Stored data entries

------------------------------------------------------------------------

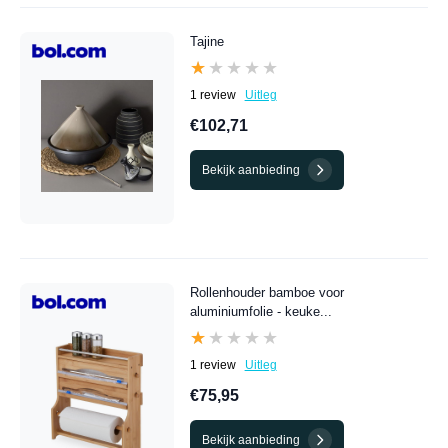
Tajine
★★★★★
★★★★★
1 review
Uitleg
€102,71
Bekijk aanbieding
Rollenhouder bamboe voor
aluminiumfolie - keuke...
★★★★★
★★★★★
1 review
Uitleg
€75,95
Bekijk aanbieding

------------------------------------------------------------------------

• **WORK TASK**
Give the data above again exactly. Leave the pictures out.

• **RESPONSE FOR THIS EXERCISE**
Tajine
★★★★★
★★★★★
1 review
Uitleg
€102,71
Bekijk aanbieding
Rollenhouder bamboe voor
aluminiumfolie - keuke...
★★★★★
★★★★★
1 review
Uitleg
€75,95
Bekijk aanbieding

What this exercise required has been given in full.